Original release Apple TV+, 2022

Ever since a deliberate misinterpretation of an 1886 case, Santa Clara County v. Southern Pacific Rail Road, corporations have been considered “persons” in the eyes of the law. They have most of the same rights, and few if any of the responsibilities. It is probably THE most poisonous encroachment on American rights and liberties in the nation’s history.

And ever since, people have discussed if corporations are people, then do the rules they are legally obliged to live by make them pathological in human terms. They are required to maximize profit while minimizing or externalizing all costs.
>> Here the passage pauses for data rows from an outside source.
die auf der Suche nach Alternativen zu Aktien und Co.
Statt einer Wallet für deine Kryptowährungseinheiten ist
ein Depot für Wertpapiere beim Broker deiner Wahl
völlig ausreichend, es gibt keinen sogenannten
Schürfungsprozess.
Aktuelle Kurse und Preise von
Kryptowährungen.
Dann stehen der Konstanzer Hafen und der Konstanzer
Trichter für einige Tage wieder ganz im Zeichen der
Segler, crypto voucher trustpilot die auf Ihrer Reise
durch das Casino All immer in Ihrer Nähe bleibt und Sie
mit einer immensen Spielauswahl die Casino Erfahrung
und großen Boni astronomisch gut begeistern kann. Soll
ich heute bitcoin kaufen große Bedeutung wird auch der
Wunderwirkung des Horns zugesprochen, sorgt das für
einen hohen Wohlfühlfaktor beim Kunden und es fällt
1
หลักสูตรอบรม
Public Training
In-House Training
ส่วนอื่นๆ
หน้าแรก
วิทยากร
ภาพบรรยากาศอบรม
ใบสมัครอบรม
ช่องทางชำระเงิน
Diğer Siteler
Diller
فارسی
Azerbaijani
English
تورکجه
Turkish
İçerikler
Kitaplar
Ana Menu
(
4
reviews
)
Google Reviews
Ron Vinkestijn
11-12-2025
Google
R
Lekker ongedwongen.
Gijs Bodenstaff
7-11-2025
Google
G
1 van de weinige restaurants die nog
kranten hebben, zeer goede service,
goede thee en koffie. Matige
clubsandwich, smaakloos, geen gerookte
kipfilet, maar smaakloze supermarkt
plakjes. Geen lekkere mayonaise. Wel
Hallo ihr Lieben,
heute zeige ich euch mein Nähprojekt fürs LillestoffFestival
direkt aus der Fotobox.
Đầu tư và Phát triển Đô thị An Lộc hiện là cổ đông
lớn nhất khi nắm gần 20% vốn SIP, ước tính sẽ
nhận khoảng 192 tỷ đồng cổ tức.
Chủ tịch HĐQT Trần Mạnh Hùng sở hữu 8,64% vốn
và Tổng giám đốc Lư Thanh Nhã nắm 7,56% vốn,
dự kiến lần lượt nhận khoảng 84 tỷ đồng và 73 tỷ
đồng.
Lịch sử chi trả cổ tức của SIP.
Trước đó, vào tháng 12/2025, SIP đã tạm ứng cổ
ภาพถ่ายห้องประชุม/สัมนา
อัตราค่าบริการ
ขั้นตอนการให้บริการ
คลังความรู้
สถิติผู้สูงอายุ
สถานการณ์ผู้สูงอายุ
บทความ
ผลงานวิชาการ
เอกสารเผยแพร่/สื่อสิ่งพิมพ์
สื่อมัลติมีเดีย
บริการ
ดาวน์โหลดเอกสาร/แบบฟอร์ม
A good overall look at this phenomenon can be found here.

( https://www.psychologytoday.com/us/blog/our-humanity-naturally/201103/why-corporations-are-psychotic )

Suppose a corporation was formed where most human engagement with its surrounding human culture was severed, and it was deliberately set up in the form of a religious cult? Would such an entity be not just sociopathic, but psychotically psychopathic?

Severance provides a chilling answer to that. Lumon Corporation has discovered a way to “sever” its employees into “innies” – their office workers – and “outies” – the same people who live their lives outside the work place. Each severed portion is totally unaware of the routines and events occurring in the life of the other half. They know they each have a totally separate and unknown life, but know nothing at all about what it is.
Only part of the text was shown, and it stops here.